The most popular Goan folk tradition is represented in the folk songs and dances of the tribal population of Goa. In the absence of historiographical sources, history of these tribal groups can be constructed with the help of songs in the form of folklore such as Jagor, Dhalo, Fugdi, Shigmo and other tribal folk dances. The traditional tribal folk songs shed light on tribal history. For example, there are folk lore like Ghantavoilean yeylo Gawdo, Khuti Marun Muthi Jodli and Gawdi gela voilea ranan Gawdin gelea kudya pona, Gawdo re, Gawdo re, Kormole pona (Gawas and Velip 2015, 564). In every traditional song of Gawda, Kunbi and Velip folk dance, we get reference to the hidden history of tribes in Goa (Gawas and Velip 2015, 564). The Kunbis would sing at different stages of cultivation, such as noddhi that is weeding, mollin that is threshing and luvnni means harvesting (Braganza 2017, 88–89). Besides the traditional tribal folk songs of the Gawda, Kunbi and Velip, the Mitta geeta of salt makers and Goan fishermen have their own folk musical tradition. The Goan fishermen stage their folk tradition for the feast of St. Peter and St. Paul on the 29th of June every year, known as the Sangodd. The workers have another type of song called Tandani, which is sung randomly at the time of siesta or recreation (Braganza 2017, 89). The toddy tappers song, locally called the Rendrachim kantara, is another form of folk song (ibid, 89–90). The traditional folk music and dances have continued uninterruptedly, while the influence of Portuguese music and dance on the local culture has helped evolve new forms. Such a blending and coexistence of cultural traditions gives a unique character to the music and folk dance of Goa (Gawas and Velip 2015, 574).

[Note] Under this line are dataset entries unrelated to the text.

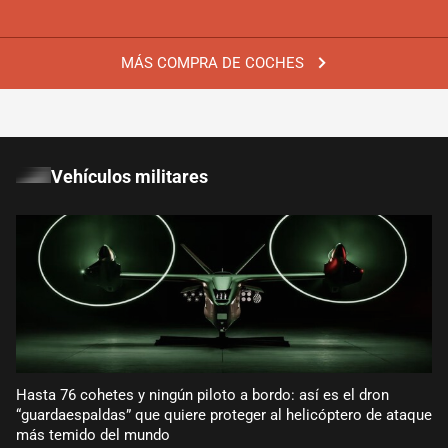
MÁS COMPRA DE COCHES
Vehículos militares
Hasta 76 cohetes y ningún piloto a bordo: así es el dron
“guardaespaldas” que quiere proteger al helicóptero de ataque
más temido del mundo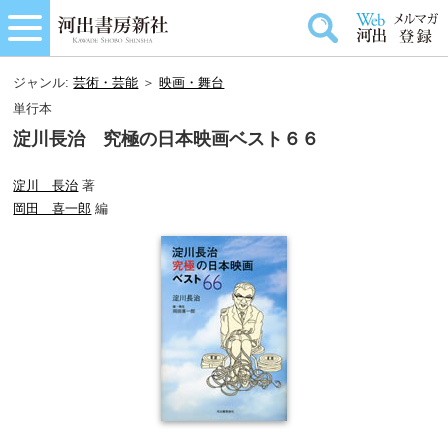
ジャンル:
芸術・芸能
＞
映画・舞台
単行本
淀川長治 究極の日本映画ベスト６６
淀川 長治
著
岡田 喜一郎
編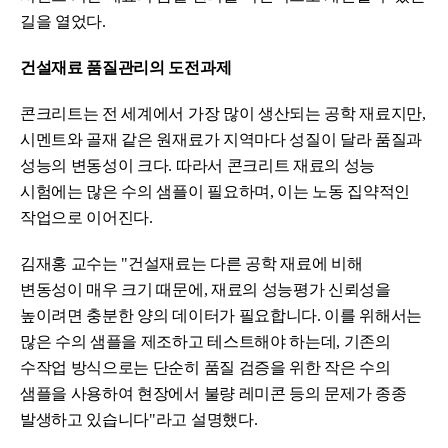
길을 열었다.
건설재료 품질관리의 도전과제
콘크리트는 전 세계에서 가장 많이 생산되는 공학 재료지만,
시멘트와 골재 같은 원재료가 지역마다 성질이 달라 품질과
성능의 변동성이 크다. 따라서 콘크리트 재료의 성능
시험에는 많은 수의 샘플이 필요하며, 이는 노동 집약적인
작업으로 이어진다.
김재홍 교수는 "건설재료는 다른 공학 재료에 비해
변동성이 매우 크기 때문에, 재료의 성능평가 신뢰성을
높이려면 충분한 양의 데이터가 필요합니다. 이를 위해서는
많은 수의 샘플을 제조하고 테스트해야 하는데, 기존의
수작업 방식으로는 단순히 품질 검증을 위한 작은 수의
샘플을 사용하여 현장에서 불량 레미콘 등의 문제가 종종
발생하고 있습니다"라고 설명했다.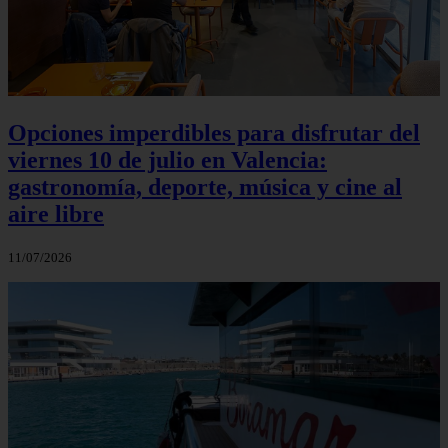
Opciones imperdibles para disfrutar del
viernes 10 de julio en Valencia:
gastronomía, deporte, música y cine al
aire libre
11/07/2026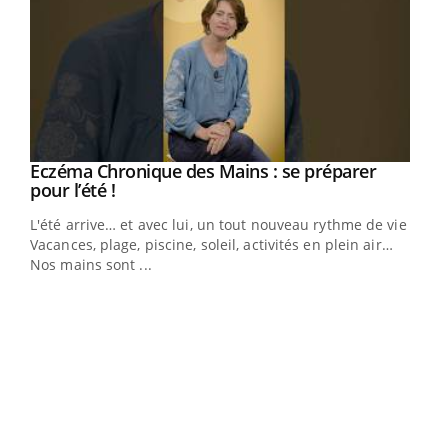
Eczéma Chronique des Mains : se préparer
Youtube
Youtube
pour l’été !
L'été arrive… et avec lui, un tout nouveau rythme de vie !
Vacances, plage, piscine, soleil, activités en plein air…
Nos mains sont ...
Dia
You
Le 
pers
ques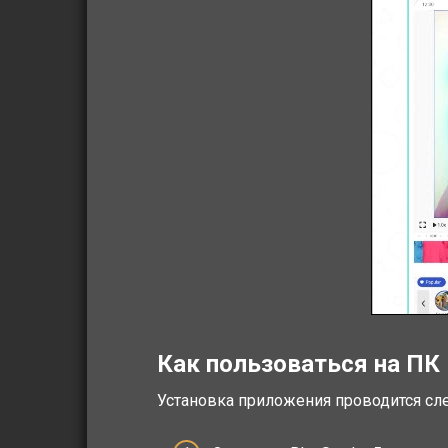
Как пользоваться на ПК
Установка приложения проводится с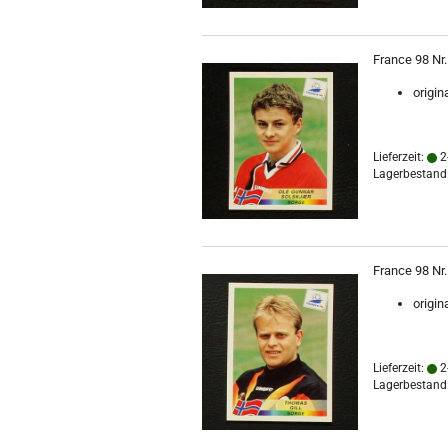
France 98 Nr.
origin
Lieferzeit:
2
Lagerbestand:
France 98 Nr.
origin
Lieferzeit:
2
Lagerbestand: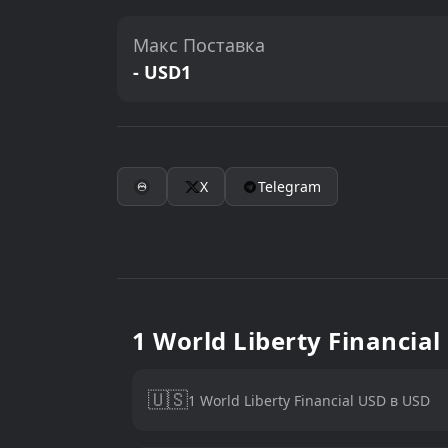
Макс Поставка
- USD1
X
Telegram
1 World Liberty Financia
🇺🇸
1 World Liberty Financial USD в USD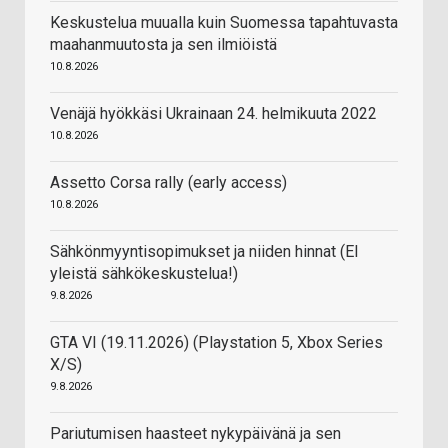
Keskustelua muualla kuin Suomessa tapahtuvasta
maahanmuutosta ja sen ilmiöistä
10.8.2026
Venäjä hyökkäsi Ukrainaan 24. helmikuuta 2022
10.8.2026
Assetto Corsa rally (early access)
10.8.2026
Sähkönmyyntisopimukset ja niiden hinnat (EI
yleistä sähkökeskustelua!)
9.8.2026
GTA VI (19.11.2026) (Playstation 5, Xbox Series
X/S)
9.8.2026
Pariutumisen haasteet nykypäivänä ja sen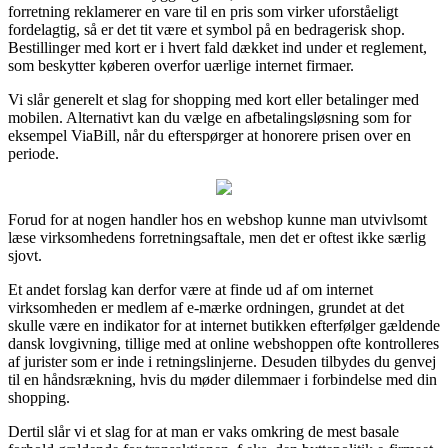
forretning reklamerer en vare til en pris som virker uforståeligt
fordelagtig, så er det tit være et symbol på en bedragerisk shop.
Bestillinger med kort er i hvert fald dækket ind under et reglement,
som beskytter køberen overfor uærlige internet firmaer.
Vi slår generelt et slag for shopping med kort eller betalinger med
mobilen. Alternativt kan du vælge en afbetalingsløsning som for
eksempel ViaBill, når du efterspørger at honorere prisen over en
periode.
Forud for at nogen handler hos en webshop kunne man utvivlsomt
læse virksomhedens forretningsaftale, men det er oftest ikke særlig
sjovt.
Et andet forslag kan derfor være at finde ud af om internet
virksomheden er medlem af e-mærke ordningen, grundet at det
skulle være en indikator for at internet butikken efterfølger gældende
dansk lovgivning, tillige med at online webshoppen ofte kontrolleres
af jurister som er inde i retningslinjerne. Desuden tilbydes du genvej
til en håndsrækning, hvis du møder dilemmaer i forbindelse med din
shopping.
Dertil slår vi et slag for at man er vaks omkring de mest basale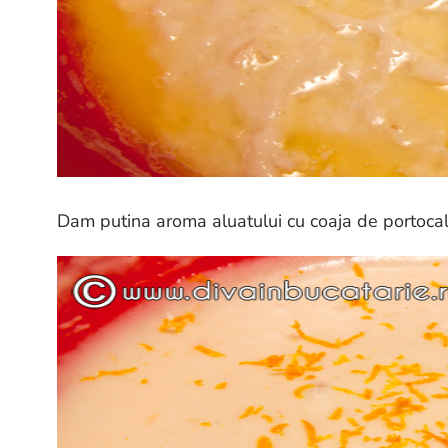
Dam putina aroma aluatului cu coaja de portocala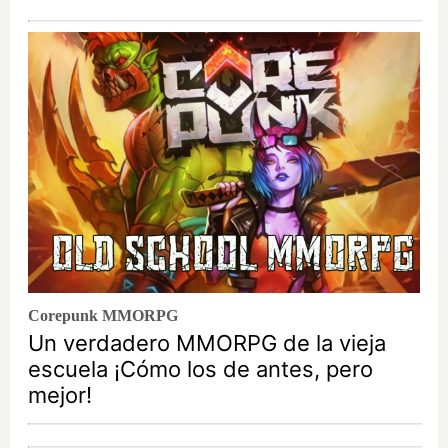
Corepunk MMORPG
Un verdadero MMORPG de la vieja
escuela ¡Cómo los de antes, pero
mejor!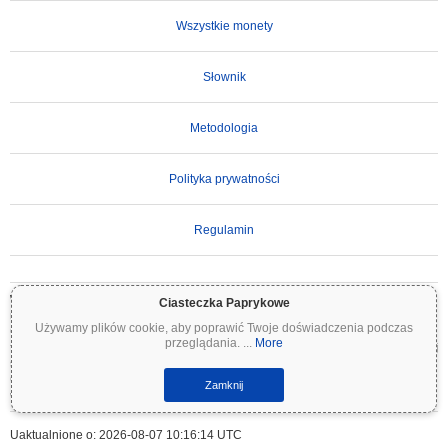
Wszystkie monety
Słownik
Metodologia
Polityka prywatności
Regulamin
WAŻNE ZASTRZEŻENIE:
Kryptowaluty są wysoce zmienne i wiążą się ze znacznym
Ciasteczka Paprykowe
ryzykiem. Możesz stracić część lub całość swojej inwestycji. Wszystkie informacje na
Używamy plików cookie, aby poprawić Twoje doświadczenia podczas
Coinpaprika są udostępniane wyłącznie w celach informacyjnych i nie stanowią porady
przeglądania.
...
More
finansowej ani inwestycyjnej. Zawsze przeprowadzaj własne badania (DYOR) i konsultuj
się z wykwalifikowanym doradcą finansowym przed podjęciem decyzji inwestycyjnych.
Coinpaprika nie ponosi odpowiedzialności za jakiekolwiek straty wynikające z
Zamknij
wykorzystania tych informacji.
Uaktualnione o: 2026-08-07 10:16:14 UTC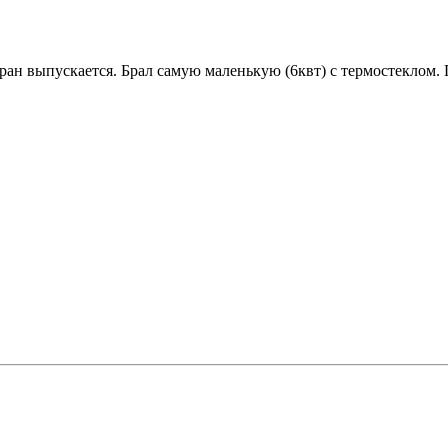
ран выпускается. Брал самую маленькую (6квт) с термостеклом.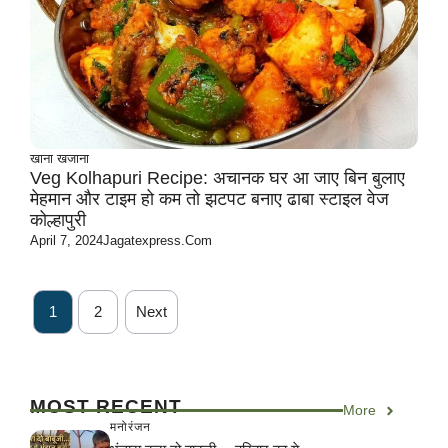
खाना खजाना
Veg Kolhapuri Recipe: अचानक घर आ जाए बिन बुलाए
मेहमान और टाइम हो कम तो झटपट बनाए ढाबा स्टाइल वेज
कोल्हापुरी
April 7, 2024
Jagatexpress.com
1
2
Next
MOST RECENT
More
मनोरंजन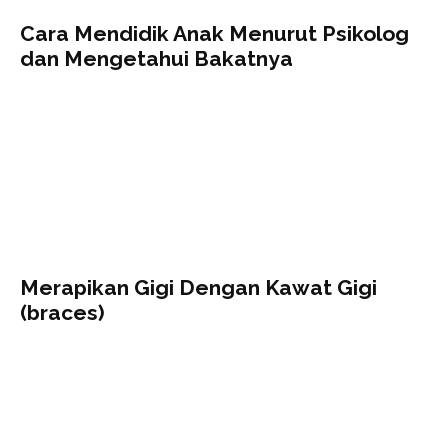
Cara Mendidik Anak Menurut Psikolog
dan Mengetahui Bakatnya
Merapikan Gigi Dengan Kawat Gigi
(braces)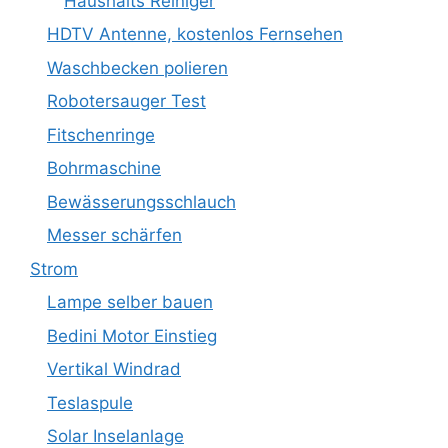
Haushalts Reiniger
HDTV Antenne, kostenlos Fernsehen
Waschbecken polieren
Robotersauger Test
Fitschenringe
Bohrmaschine
Bewässerungsschlauch
Messer schärfen
Strom
Lampe selber bauen
Bedini Motor Einstieg
Vertikal Windrad
Teslaspule
Solar Inselanlage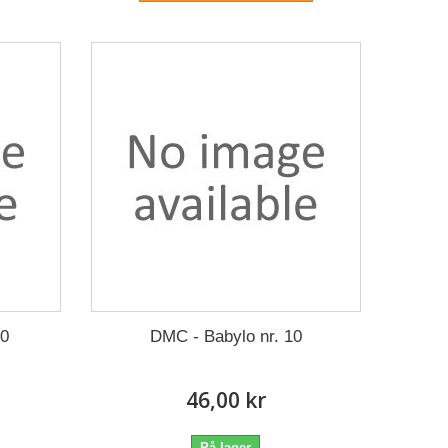
40
DMC - Babylo nr. 10
46,00 kr
På lager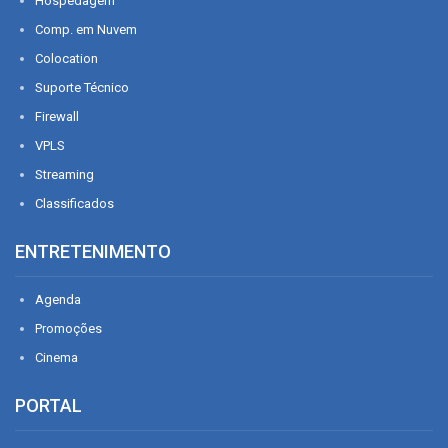
Hospedagem
Comp. em Nuvem
Colocation
Suporte Técnico
Firewall
VPLS
Streaming
Classificados
ENTRETENIMENTO
Agenda
Promoções
Cinema
PORTAL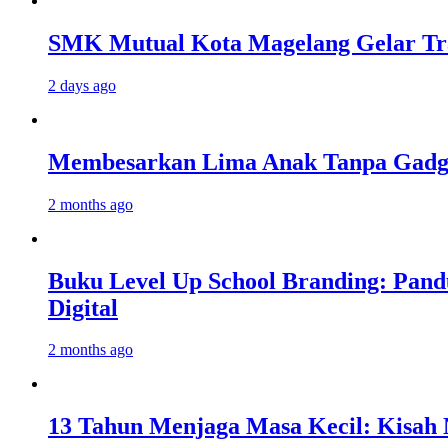
SMK Mutual Kota Magelang Gelar Tra
2 days ago
Membesarkan Lima Anak Tanpa Gadget
2 months ago
Buku Level Up School Branding: Pand
Digital
2 months ago
13 Tahun Menjaga Masa Kecil: Kisah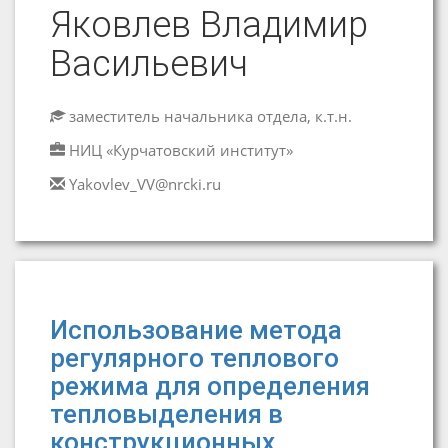
Яковлев Владимир
Васильевич
заместитель начальника отдела, к.т.н.
НИЦ «Курчатовский институт»
Yakovlev_VV@nrcki.ru
Использование метода
регулярного теплового
режима для определения
тепловыделения в
конструкционных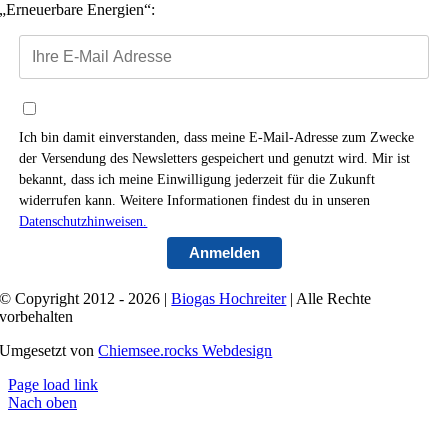
„Erneuerbare Energien“:
Ich bin damit einverstanden, dass meine E‐Mail‐Adresse zum Zwecke
der Versendung des Newsletters gespeichert und genutzt wird. Mir ist
bekannt, dass ich meine Einwilligung jederzeit für die Zukunft
widerrufen kann. Weitere Informationen findest du in unseren
Datenschutzhinweisen.
Anmelden
© Copyright 2012 - 2026 |
Biogas Hochreiter
| Alle Rechte
vorbehalten
Umgesetzt von
Chiemsee.rocks Webdesign
Page load link
Nach oben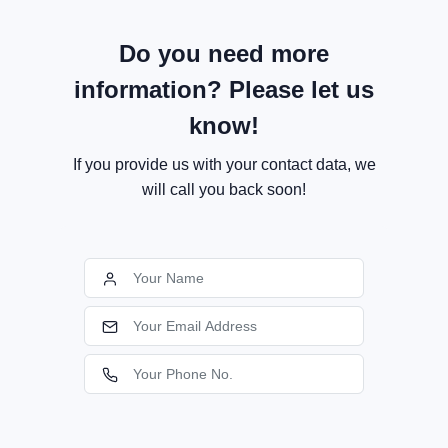
Do you need more
information? Please let us
know!
If you provide us with your contact data, we
will call you back soon!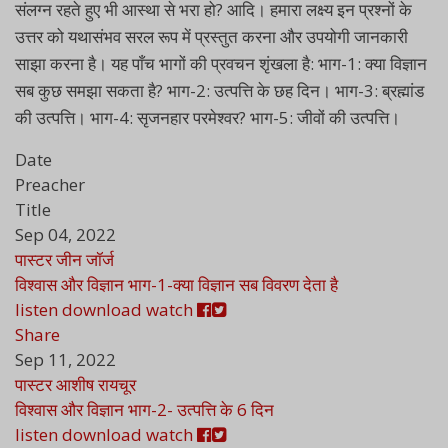
संलग्न रहते हुए भी आस्था से भरा हो? आदि। हमारा लक्ष्य इन प्रश्नों के
उत्तर को यथासंभव सरल रूप में प्रस्तुत करना और उपयोगी जानकारी
साझा करना है। यह पाँच भागों की प्रवचन शृंखला है: भाग-1: क्या विज्ञान
सब कुछ समझा सकता है? भाग-2: उत्पत्ति के छह दिन। भाग-3: ब्रह्मांड
की उत्पत्ति। भाग-4: सृजनहार परमेश्वर? भाग-5: जीवों की उत्पत्ति।
Date
Preacher
Title
Sep 04, 2022
पास्टर जीन जॉर्ज
विश्वास और विज्ञान भाग-1-क्या विज्ञान सब विवरण देता है
listen
download
watch
Share
Sep 11, 2022
पास्टर आशीष रायचूर
विश्वास और विज्ञान भाग-2- उत्पत्ति के 6 दिन
listen
download
watch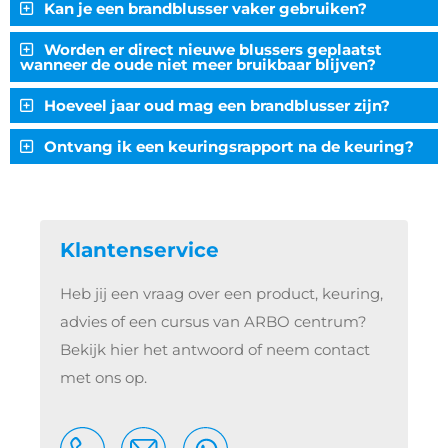
Kan je een brandblusser vaker gebruiken?
Worden er direct nieuwe blussers geplaatst
wanneer de oude niet meer bruikbaar blijven?
Hoeveel jaar oud mag een brandblusser zijn?
Ontvang ik een keuringsrapport na de keuring?
Klantenservice
Heb jij een vraag over een product, keuring,
advies of een cursus van ARBO centrum?
Bekijk hier het antwoord of neem contact
met ons op.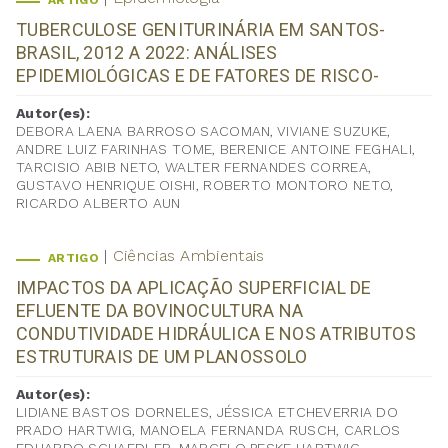
ARTIGO
TUBERCULOSE GENITURINÁRIA EM SANTOS-
BRASIL, 2012 A 2022: ANÁLISES
EPIDEMIOLÓGICAS E DE FATORES DE RISCO-
Autor(es):
DEBORA LAENA BARROSO SACOMAN, VIVIANE SUZUKE,
ANDRE LUIZ FARINHAS TOME, BERENICE ANTOINE FEGHALI,
TARCISIO ABIB NETO, WALTER FERNANDES CORREA,
GUSTAVO HENRIQUE OISHI, ROBERTO MONTORO NETO,
RICARDO ALBERTO AUN
Ciências Ambientais
ARTIGO
IMPACTOS DA APLICAÇÃO SUPERFICIAL DE
EFLUENTE DA BOVINOCULTURA NA
CONDUTIVIDADE HIDRÁULICA E NOS ATRIBUTOS
ESTRUTURAIS DE UM PLANOSSOLO
Autor(es):
LIDIANE BASTOS DORNELES, JÉSSICA ETCHEVERRIA DO
PRADO HARTWIG, MANOELA FERNANDA RUSCH, CARLOS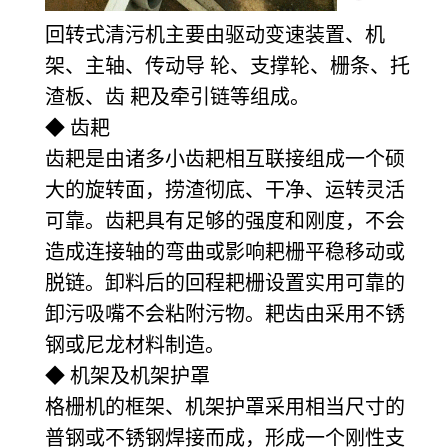
回转式清污机主要由驱动变速装置、机
架、主轴、传动导 轮、支撑轮、栅条、托
渣板、齿 耙及牵引链等组成。
◆ 齿耙
齿耙是由诸多小齿耙相互联接组成一个硕
大的旋转面，捞渣彻底、干净、运转灵活
可靠。齿耙具有足够的强度和刚度，不会
造成连接轴的弯曲或影响耙栅平稳移动或
脱链。卸料后的回程耙栅设置实用可靠的
卸污吸嘴不会粘附污物。耙齿由采用不锈
钢或尼龙材料制造。
◆ 机架及机架护罩
格栅机的框架、机架护罩采用相当尺寸的
普钢或不锈钢焊接而成，形成一个刚性支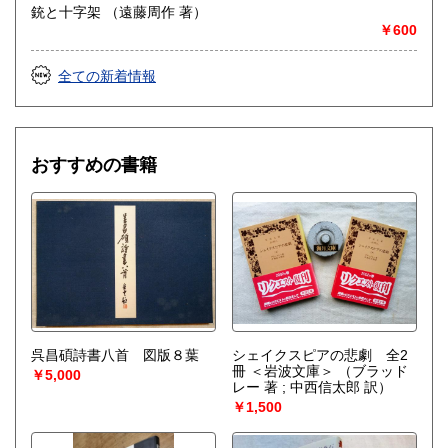
銃と十字架 （遠藤周作 著）
￥600
全ての新着情報
おすすめの書籍
呉昌碩詩書八首 図版８葉
シェイクスピアの悲劇 全2
冊 ＜岩波文庫＞
（ブラッド
￥5,000
レー 著 ; 中西信太郎 訳）
￥1,500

Who Are the Gawda and Kunbi Tribes of Goa?
During the field work, the researcher encountered the issue of conceptual distinction between the Gawdas and Kunbis of Goa. Who are they, and how are they different from each other? One group from Nuvem regarded themselves as Gawdas, while others considered their group to be associated with Kunbi, as their dance was called Kunbi dance. We often encounter that both these tribal identities of Gawda and Kunbi are used interchangeably. The popular local belief is that the tribal population of Salcete Taluka in villages like Nuvem, Verna and Nagao belongs to the Kunbi tribe and is famous for their traditional folk dance called Kunbi dance. But through the personal interviews, the groups had a different notion of their identity, as some considered themselves Scheduled Tribes either belonging to Gawda or Kunbi, while there were still others who considered themselves Other Backward Classes.
The Gawda, Kunbi and Velip are considered the first settlers of Goa. It is very difficult to reconstruct their early history due to a lack of literary sources. The available sources have proved that these tribes are autochthones of Goa. It is said that the Gawda, Kunbi and Velip tribes of Goa were originally from Chota Nagpur region of Madhya Pradesh (Gawas and Velip 2015, 264).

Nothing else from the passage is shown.